--- SOURCE MATERIAL ---
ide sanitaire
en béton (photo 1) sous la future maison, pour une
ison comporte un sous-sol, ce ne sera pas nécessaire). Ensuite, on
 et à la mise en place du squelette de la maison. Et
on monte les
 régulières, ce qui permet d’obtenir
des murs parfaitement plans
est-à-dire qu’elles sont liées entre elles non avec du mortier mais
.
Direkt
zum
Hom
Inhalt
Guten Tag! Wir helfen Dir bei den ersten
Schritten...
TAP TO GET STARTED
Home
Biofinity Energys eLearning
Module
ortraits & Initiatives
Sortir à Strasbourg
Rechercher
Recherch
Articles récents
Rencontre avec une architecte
---
--- SOURCE MATERIAL ---
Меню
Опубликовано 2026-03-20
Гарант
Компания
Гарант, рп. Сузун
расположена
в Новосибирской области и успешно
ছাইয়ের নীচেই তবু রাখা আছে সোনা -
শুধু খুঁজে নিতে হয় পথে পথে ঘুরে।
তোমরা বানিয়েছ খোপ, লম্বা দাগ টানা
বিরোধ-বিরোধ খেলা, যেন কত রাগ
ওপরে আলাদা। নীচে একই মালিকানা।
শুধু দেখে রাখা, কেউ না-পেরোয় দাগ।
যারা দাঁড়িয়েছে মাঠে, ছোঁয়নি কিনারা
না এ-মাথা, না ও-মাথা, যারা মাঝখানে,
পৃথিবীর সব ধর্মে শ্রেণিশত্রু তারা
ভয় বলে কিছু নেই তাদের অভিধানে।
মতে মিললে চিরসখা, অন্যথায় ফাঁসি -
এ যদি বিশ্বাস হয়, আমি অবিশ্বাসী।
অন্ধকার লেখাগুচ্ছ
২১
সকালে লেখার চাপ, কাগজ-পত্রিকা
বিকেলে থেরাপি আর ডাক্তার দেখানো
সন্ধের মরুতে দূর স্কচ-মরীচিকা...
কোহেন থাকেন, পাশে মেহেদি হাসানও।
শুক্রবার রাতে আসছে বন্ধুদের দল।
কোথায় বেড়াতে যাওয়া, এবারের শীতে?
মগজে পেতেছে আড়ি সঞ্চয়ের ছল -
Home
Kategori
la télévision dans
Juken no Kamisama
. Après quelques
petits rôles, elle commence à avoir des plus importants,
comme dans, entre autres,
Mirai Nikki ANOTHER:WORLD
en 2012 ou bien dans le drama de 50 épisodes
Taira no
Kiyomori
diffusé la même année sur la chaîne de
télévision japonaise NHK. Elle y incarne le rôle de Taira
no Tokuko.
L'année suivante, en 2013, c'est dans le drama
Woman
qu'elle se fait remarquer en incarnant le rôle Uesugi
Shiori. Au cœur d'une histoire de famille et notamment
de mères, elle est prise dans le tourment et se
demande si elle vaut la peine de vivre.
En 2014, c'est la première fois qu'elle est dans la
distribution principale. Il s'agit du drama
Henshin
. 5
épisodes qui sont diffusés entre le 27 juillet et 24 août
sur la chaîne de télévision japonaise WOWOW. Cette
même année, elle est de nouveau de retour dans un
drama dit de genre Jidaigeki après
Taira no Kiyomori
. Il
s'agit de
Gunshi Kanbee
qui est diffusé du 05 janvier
---
*REQUIRED ACTION:*
Reproduce exactly the section above that begins at the line containing "ওপরে আলাদা। নীচে একই মালিকানা।" and ends at the line containing "qui est diffusé du 05 janvier", leaving out all other lines.

*EXERCISE ANSWER:*
ওপরে আলাদা। নীচে একই মালিকানা।
শুধু দেখে রাখা, কেউ না-পেরোয় দাগ।
যারা দাঁড়িয়েছে মাঠে, ছোঁয়নি কিনারা
না এ-মাথা, না ও-মাথা, যারা মাঝখানে,
পৃথিবীর সব ধর্মে শ্রেণিশত্রু তারা
ভয় বলে কিছু নেই তাদের অভিধানে।
মতে মিললে চিরসখা, অন্যথায় ফাঁসি -
এ যদি বিশ্বাস হয়, আমি অবিশ্বাসী।
অন্ধকার লেখাগুচ্ছ
২১
সকালে লেখার চাপ, কাগজ-পত্রিকা
বিকেলে থেরাপি আর ডাক্তার দেখানো
সন্ধের মরুতে দূর স্কচ-মরীচিকা...
কোহেন থাকেন, পাশে মেহেদি হাসানও।
শুক্রবার রাতে আসছে বন্ধুদের দল।
কোথায় বেড়াতে যাওয়া, এবারের শীতে?
মগজে পেতেছে আড়ি সঞ্চয়ের ছল -
Home
Kategori
la télévision dans
Juken no Kamisama
. Après quelques
petits rôles, elle commence à avoir des plus importants,
comme dans, entre autres,
Mirai Nikki ANOTHER:WORLD
en 2012 ou bien dans le drama de 50 épisodes
Taira no
Kiyomori
diffusé la même année sur la chaîne de
télévision japonaise NHK. Elle y incarne le rôle de Taira
no Tokuko.
L'année suivante, en 2013, c'est dans le drama
Woman
qu'elle se fait remarquer en incarnant le rôle Uesugi
Shiori. Au cœur d'une histoire de famille et notamment
de mères, elle est prise dans le tourment et se
demande si elle vaut la peine de vivre.
En 2014, c'est la première fois qu'elle est dans la
distribution principale. Il s'agit du drama
Henshin
. 5
épisodes qui sont diffusés entre le 27 juillet et 24 août
sur la chaîne de télévision japonaise WOWOW. Cette
même année, elle est de nouveau de retour dans un
drama dit de genre Jidaigeki après
Taira no Kiyomori
. Il
s'agit de
Gunshi Kanbee
qui est diffusé du 05 janvier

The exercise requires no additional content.